── Supplied records

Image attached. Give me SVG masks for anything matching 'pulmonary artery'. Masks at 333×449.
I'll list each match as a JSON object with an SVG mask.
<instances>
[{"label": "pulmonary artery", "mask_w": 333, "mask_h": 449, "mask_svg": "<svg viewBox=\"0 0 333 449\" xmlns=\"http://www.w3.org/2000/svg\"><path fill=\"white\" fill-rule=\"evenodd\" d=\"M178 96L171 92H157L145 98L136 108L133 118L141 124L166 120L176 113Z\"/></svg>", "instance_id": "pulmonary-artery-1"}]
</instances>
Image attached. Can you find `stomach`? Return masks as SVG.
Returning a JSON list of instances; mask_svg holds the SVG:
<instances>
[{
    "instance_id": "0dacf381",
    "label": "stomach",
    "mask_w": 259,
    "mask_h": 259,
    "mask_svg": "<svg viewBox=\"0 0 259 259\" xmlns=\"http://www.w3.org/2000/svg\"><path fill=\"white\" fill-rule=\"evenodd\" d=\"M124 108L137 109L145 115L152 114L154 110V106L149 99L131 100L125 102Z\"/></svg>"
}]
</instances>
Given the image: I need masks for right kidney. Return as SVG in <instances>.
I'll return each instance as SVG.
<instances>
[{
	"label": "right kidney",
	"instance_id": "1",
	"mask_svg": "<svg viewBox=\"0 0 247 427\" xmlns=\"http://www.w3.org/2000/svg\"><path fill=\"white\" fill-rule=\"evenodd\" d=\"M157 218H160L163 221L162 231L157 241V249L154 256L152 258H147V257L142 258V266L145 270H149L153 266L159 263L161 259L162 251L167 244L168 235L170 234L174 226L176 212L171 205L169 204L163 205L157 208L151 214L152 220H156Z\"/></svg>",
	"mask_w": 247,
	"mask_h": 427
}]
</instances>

────

_Your assignment_
All of the material is to be copied word for word.

_Response to this task_
Image attached. Give me SVG masks for anything matching 'pulmonary artery'. Masks at 333×449.
I'll list each match as a JSON object with an SVG mask.
<instances>
[{"label": "pulmonary artery", "mask_w": 333, "mask_h": 449, "mask_svg": "<svg viewBox=\"0 0 333 449\" xmlns=\"http://www.w3.org/2000/svg\"><path fill=\"white\" fill-rule=\"evenodd\" d=\"M178 96L171 92H157L145 98L136 108L133 118L141 124L166 120L176 113Z\"/></svg>", "instance_id": "pulmonary-artery-1"}]
</instances>
Image attached. Can you find `stomach`? Return masks as SVG.
Returning a JSON list of instances; mask_svg holds the SVG:
<instances>
[{
    "instance_id": "0dacf381",
    "label": "stomach",
    "mask_w": 259,
    "mask_h": 259,
    "mask_svg": "<svg viewBox=\"0 0 259 259\" xmlns=\"http://www.w3.org/2000/svg\"><path fill=\"white\" fill-rule=\"evenodd\" d=\"M124 108L137 109L145 115L152 114L154 110V106L149 99L131 100L125 102Z\"/></svg>"
}]
</instances>
Given the image: I need masks for right kidney. Return as SVG in <instances>.
I'll return each instance as SVG.
<instances>
[{
	"label": "right kidney",
	"instance_id": "1",
	"mask_svg": "<svg viewBox=\"0 0 247 427\" xmlns=\"http://www.w3.org/2000/svg\"><path fill=\"white\" fill-rule=\"evenodd\" d=\"M157 218H160L163 221L162 231L157 241V249L154 256L152 258H147V257L142 258V266L145 270H149L153 266L159 263L161 259L162 251L167 244L168 235L170 234L174 226L176 212L171 205L169 204L163 205L157 208L151 214L152 220H156Z\"/></svg>",
	"mask_w": 247,
	"mask_h": 427
}]
</instances>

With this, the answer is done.